Pease's second year was supposed to be better.
But Driskel (broken leg) and Jones (knee) went down early in the season, joining Debose (knee) and right tackle Chaz Green (labrum) on the sideline.
So Pease was stuck calling plays with a third-string quarterback down the stretch.
And it surely didn't help that Pease spent two years running the kind of offense Muschamp wanted — a run-heavy, try-to-wear-defenses-down style that leads to close games and leaves little margin for error.
The offensive line was the biggest problem the last two years, allowing 66 sacks during Davis' tenure.
"I think Will is a really good self-evaluator," athletic director Jeremy Foley said Saturday. "He can look in the mirror and isn't afraid to take responsibility for what's happened. ... We look at ourselves and how we get better. Not just sit here and say, 'Yeah, we've got a bunch of injuries, we'll be fine.' That better not be our attitude. It better be our attitude to reevaluate every single facet of what we're doing and get this thing fixed.

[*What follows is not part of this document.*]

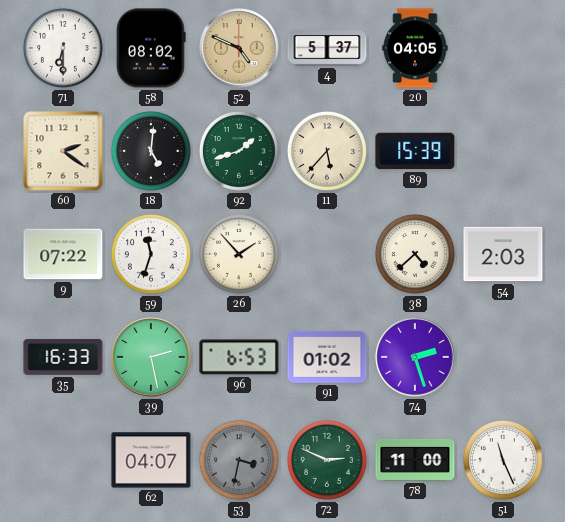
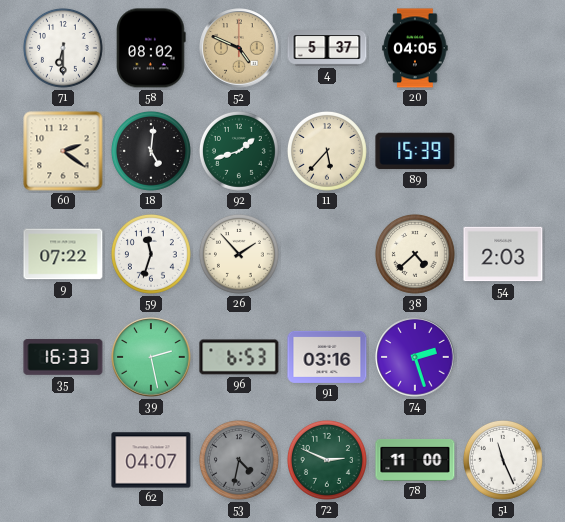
91: 01:02 -> 03:16
53: 3:32 -> 4:32
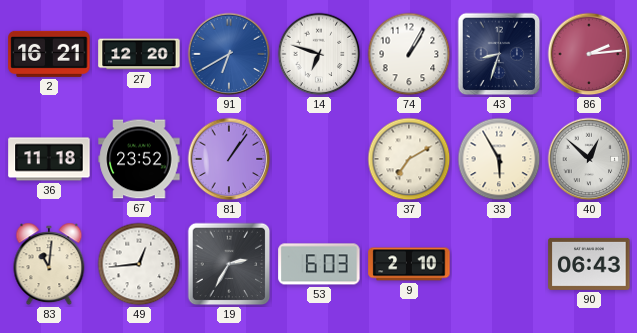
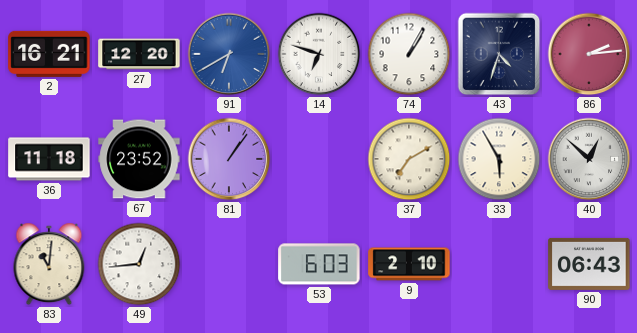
43: 8:33 -> 4:33
19: 2:35 -> none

"Yeah, it stinks. It stinks for every Gator fan. This season has been no fun because we care."
Florida owes Pease about $1.2 million for the remaining two years on his contract. It's unclear what direction Muschamp will go with his third offensive coordinator in four years, but the better question is what will the offense look like after the change.
"We need to take a look at ourselves schematically with what we're doing," Muschamp said Saturday. "There have been some things that have happened that are very difficult to overcome, but schematically there's no question we need to take a look at ourselves. ... I'm willing to do what we need to do to score points and win games."